The next MEPCO is coming ... to Bulgaria, in early August, 1999!
For details on this astronomical conference just before the total solar eclipse click here!

New: every page on two servers, in Europe and the U.S.!
Update # 128 of May 4th, 1999 at 18:55 UTC

ABRIXAS in orbit but broken

Power supply down, contact lost after 2 days

The launch was on time, the orbit is perfect - but the mission of the German X-ray satellite ABRIXAS (see previous update for details & links!) could still be over before it began. It seems that the connection between the reloadable battery and the power system is broken: Already 3 hours after launch the first indications of power trouble were seen, two days later communications with the spacecraft were lost. There is still moderate hope: At the end of June ABRIXAS' solar arrays will be baked in sunlight, raising the possibility of reloading the battery. The flight controllers then hope to reestablish control and try to fix the problem from afar.
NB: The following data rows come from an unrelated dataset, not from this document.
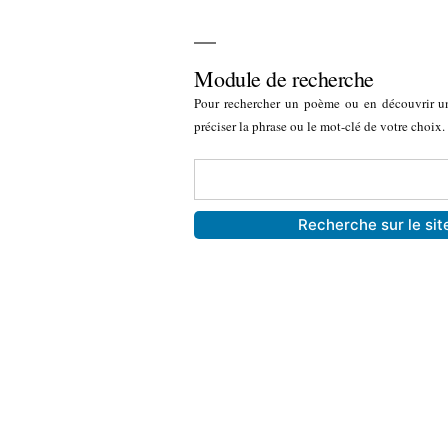
Module de recherche
Pour rechercher un poème ou en découvrir u
préciser la phrase ou le mot-clé de votre choix.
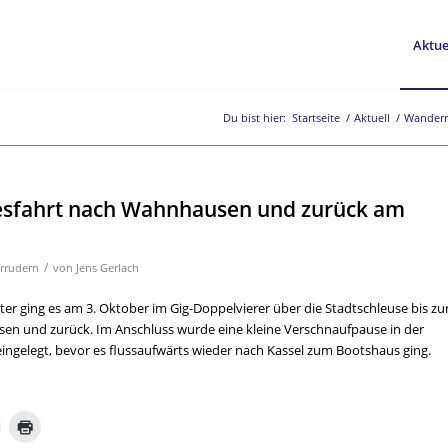
Aktue
Du bist hier:
Startseite
/
Aktuell
/
Wanderr
gesfahrt nach Wahnhausen und zurück am
/
rrudern
von
Jens Gerlach
er ging es am 3. Oktober im Gig-Doppelvierer über die Stadtschleuse bis zu
en und zurück. Im Anschluss wurde eine kleine Verschnaufpause in der
eingelegt, bevor es flussaufwärts wieder nach Kassel zum Bootshaus ging.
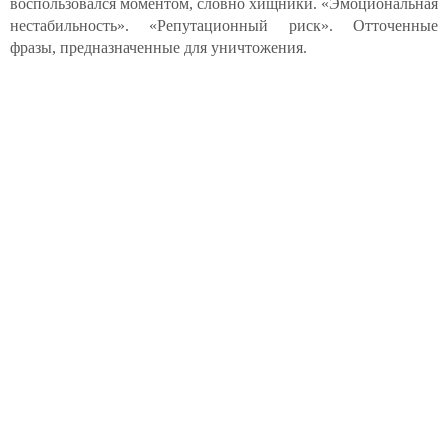
воспользовался моментом, словно хищники. «Эмоциональная
нестабильность». «Репутационный риск». Отточенные
фразы, предназначенные для уничтожения.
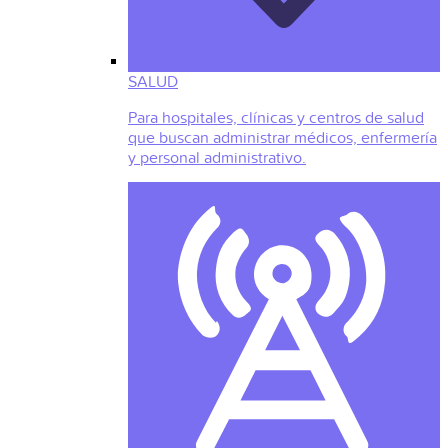
SALUD
Para hospitales, clínicas y centros de salud
que buscan administrar médicos, enfermería
y personal administrativo.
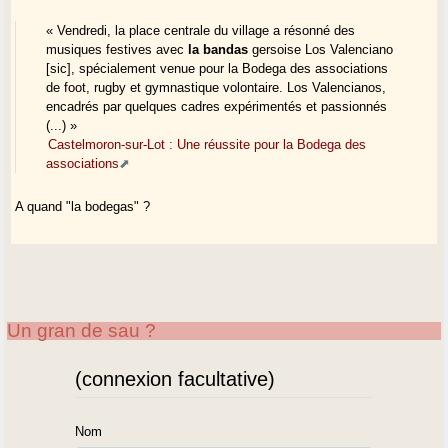
« Vendredi, la place centrale du village a résonné des
musiques festives avec
la bandas
gersoise Los Valenciano
[sic], spécialement venue pour la Bodega des associations
de foot, rugby et gymnastique volontaire. Los Valencianos,
encadrés par quelques cadres expérimentés et passionnés
(...) »
Castelmoron-sur-Lot : Une réussite pour la Bodega des
associations
A quand "la bodegas" ?
Un gran de sau ?
(connexion facultative)
Nom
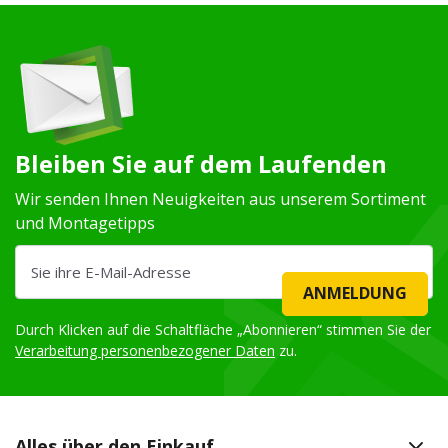
Bleiben Sie auf dem Laufenden
Wir senden Ihnen Neuigkeiten aus unserem Sortiment
und Montagetipps
ANMELDUNG
Durch Klicken auf die Schaltfläche „Abonnieren“ stimmen Sie der
Verarbeitung personenbezogener Daten
zu.
Alles über den Einkauf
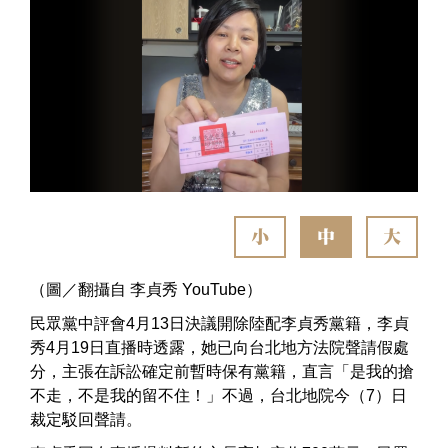
小
中
大
（圖／翻攝自 李貞秀 YouTube）
民眾黨中評會4月13日決議開除陸配李貞秀黨籍，李貞
秀4月19日直播時透露，她已向台北地方法院聲請假處
分，主張在訴訟確定前暫時保有黨籍，直言「是我的搶
不走，不是我的留不住！」不過，台北地院今（7）日
裁定駁回聲請。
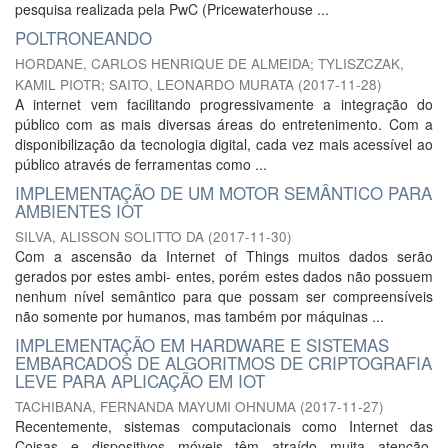
pesquisa realizada pela PwC (Pricewaterhouse ...
POLTRONEANDO
HORDANE, CARLOS HENRIQUE DE ALMEIDA
;
TYLISZCZAK,
KAMIL PIOTR
;
SAITO, LEONARDO MURATA
(
2017-11-28
)
A internet vem facilitando progressivamente a integração do
público com as mais diversas áreas do entretenimento. Com a
disponibilização da tecnologia digital, cada vez mais acessível ao
público através de ferramentas como ...
IMPLEMENTAÇÃO DE UM MOTOR SEMÂNTICO PARA
AMBIENTES IOT
SILVA, ALISSON SOLITTO DA
(
2017-11-30
)
Com a ascensão da Internet of Things muitos dados serão
gerados por estes ambi- entes, porém estes dados não possuem
nenhum nível semântico para que possam ser compreensíveis
não somente por humanos, mas também por máquinas ...
IMPLEMENTAÇÃO EM HARDWARE E SISTEMAS
EMBARCADOS DE ALGORITMOS DE CRIPTOGRAFIA
LEVE PARA APLICAÇÃO EM IOT
TACHIBANA, FERNANDA MAYUMI OHNUMA
(
2017-11-27
)
Recentemente, sistemas computacionais como Internet das
Coisas e dispositivos móveis têm atraído muita atenção,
The launch on April 28 had taken place at 20:30 UTC as planned, and at 21:06 UTC the very first contact was made through Canberra. One hour later, at 22:05 UTC, the signal was aquired at the ground station in Weilheim, Germany, with telemetry flowing 5 minutes later. All systems on board were in excellent condition at that time. But during the 2nd contact two hours later a raised temperature in the battery was noted, and at 0:15 UTC on the 29th a rapid change in voltage indicated major trouble. For two days contact could be held with the help of an additional battery, but late on the 30th the signal from the satellite was lost and hasn't been recovered since, despite international efforts. Even if the power supply comes back in June, it is still questionable whether the complete sky survey will ever be possible.

A Kosmos-3M (11K65M) rocket had carried the 500 kg satellite on the first orbital launch from GTsP-4 (State Test Range 4) at Kapustin Yar since 1988 (and the first-ever launch there for a paying customer). According to Jonathan's Space Report, "ABRIXAS separated from the Kosmos-3M second stage one hour after launch into a 544 x 603 km x 48.4 deg orbit. The 48.4 deg inclination was familiar to Soviet space watchers in the early 1960s, used by Kosmos satellites on 63S1 rockets from Kapustin Yar, but this is the first time it's been used since 1973." A secondary payload on the same launch, to quote Jonathan's Space Report again, "was Megsat-0, a small technology development satellite built and owned by MegSat, the space division of the Gruppo Meggiorin companies based in Brescia (Italy). The 0.4-meter box has a mass of 35 kg. It carries an experimental high bit rate data transmission payload."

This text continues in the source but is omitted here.